I would love to see this month improve our awareness of how personal mental health issues are intimately connected to every other issue within society. To help put an end to turning our backs, or our noses up, to those who are suffering, so together we see, regardless of our differences, we all share the struggle of controlling the fluctuations of our minds.
It is clear to me that the harm we do to others stems from the harm we cause ourselves through unprocessed pain. It is not an independent struggle—our mental health links us to each other.
It is a sign of strength to recognize when we need help and then find the courage to ask for it.
My teenager, these last three years, has spent more days than not cocooned in her bed linens, needing to shut the world out.
Let’s go back another three years—having to relive middle school through her eyes, and not being able to prevent the same “mean girl” behavior I experienced that left us both friendless and alone.
Or the 1o before that, when I asked for a divorce and “ruined our family,” and was accused of being the root of my daughter’s current pain.
Or the 10 before that when I tried to find myself while being told how to think and behave in a controlling relationship.
Or the 10 before that when I dissociated from my body to ruminate on the unanswerable whys of losing my childhood innocence at the hands of a trusted adult when I was seven or eight.
Our mental fluctuations are a real fucking bitch, way worse than any insecure 13-year-old acting out.
I spent hours calling over 50 mental health professionals. Only one called me back. The sheer difficulty I had in finding help for my teenager tells me the demand is higher than ever.

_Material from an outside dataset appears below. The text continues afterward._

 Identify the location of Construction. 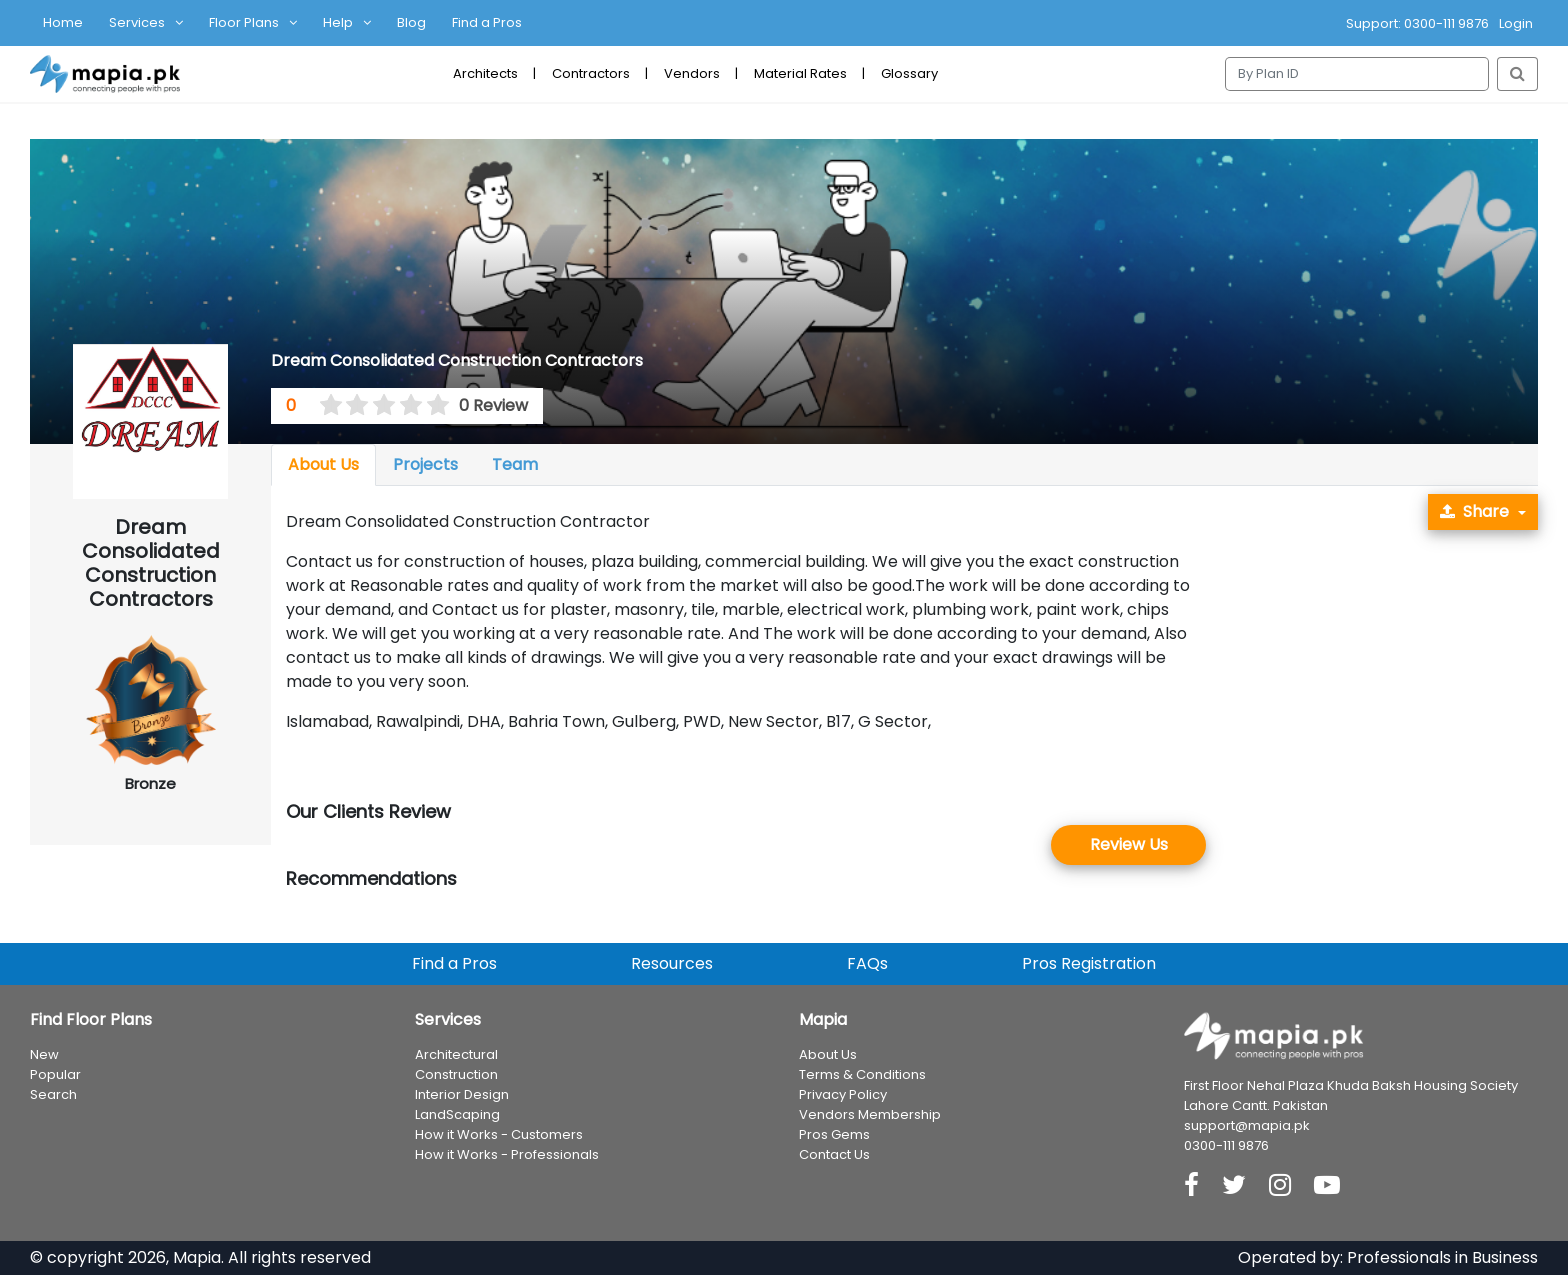
(456, 1074).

The current weight bearing on my mental health is having to watch my daughter suffer, trying to help her navigate the pain she encounters, as a queer teen in an affluent area, where competition is fierce, and everyone talks of how accepting we are as a community, yet bullying is at an all-time high, as is suicide.

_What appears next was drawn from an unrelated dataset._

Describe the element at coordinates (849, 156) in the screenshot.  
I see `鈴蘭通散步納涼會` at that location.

The fact that my experience, and the tools I found that bring me out of the dark days, are of no help to her, set my rage ablaze. It bubbles from my toes all the way through to my clenched jaw and fists, as her eyes roll backward and I am forced to watch helplessly from the sidelines again.
I know somewhere deep down under her eczema-covered skin, she knows she chose me for good reason—my guidance may fall on deaf ears, but I believe the messages are getting through and will surface one day. My rational mind tells me her willingness to share and openly communicate with me is a sign she is doing well, but the despair and sadness she speaks of makes me worry we won’t get through the next dark time she feels unworthy.
Okay, maybe I’m being a bit dramatic, but that’s because the worry of it being true—a parent’s worst nightmare, burying a child—is something that can be put to peace with the right resources, with getting professional help.
Being a parent fucks with my mental health—another reason to fear the overturning of Roe v. Wade. The burden of being a parent is more painful than any overbearing partner, or loss grieved.
Way worse than the pain I felt being neglected and alone at her age, which led to swallowing a whole bottle of pills.
I was too stupid to have premeditated that for it to be a success; I guess I should be thankful. I mean I’m still here, right? My stupidity gifted me more days on this earth, even though the will to live didn’t come until much later. I merely stayed afloat, unstable for decades, towed along by various lifelines.
Diving deeper into my yoga studies, I eventually found my way, my power, my community and became a healer, and an inspiration to others.
And yet some days, I am still in a puddle of my own tears, curled up in a fetal position on the floor. Not so much from my manas (seat of intellectual operations and emotions) but after yet another suggestion goes in one ear and straight out the other, through her chaotic, unbalanced third eye, after it does not penetrate any one of her unproductive, negative thoughts that keep her down—it’s maddening!
Until we get help, self-awareness, open communication, and lots of hugs are our best defense as we cling tightly to each other on this hellish ride.
This week, I’ve felt pretty shitty, with small bits of peace, a blip of joy here or there, but mostly a clusterfuck of sadness.
I get tired of having to find ways to be okay. But I do, and I have proven to myself that I can. I know one day soon I will wake up and the heaviness will subside to feeling light, to having more song to my words, smiles to strangers, and a spring to my steps. I hope it will be tomorrow.
And if it isn’t, then at the very least, I will get an hour of peace during yoga practice, 10 or so minutes more in meditation, another 45 walking the woods, and I’ll leave space for a phone call to a friend who might offer a few moments of pure joy and even laughter.
The wheel of fortune will keep spinning and next month, June, when I turn a year older, we will be asked to support a new topic: identity diversity and supporting the LGBTQ+ community.
I intend to have way more fun, with more to celebrate and explore, with more rainbows and laughter. Surely, discovering my tender, messy, queer self has done wonders for my mental health: even on the most horrible of days, self-compassion and acceptance are always a huge win.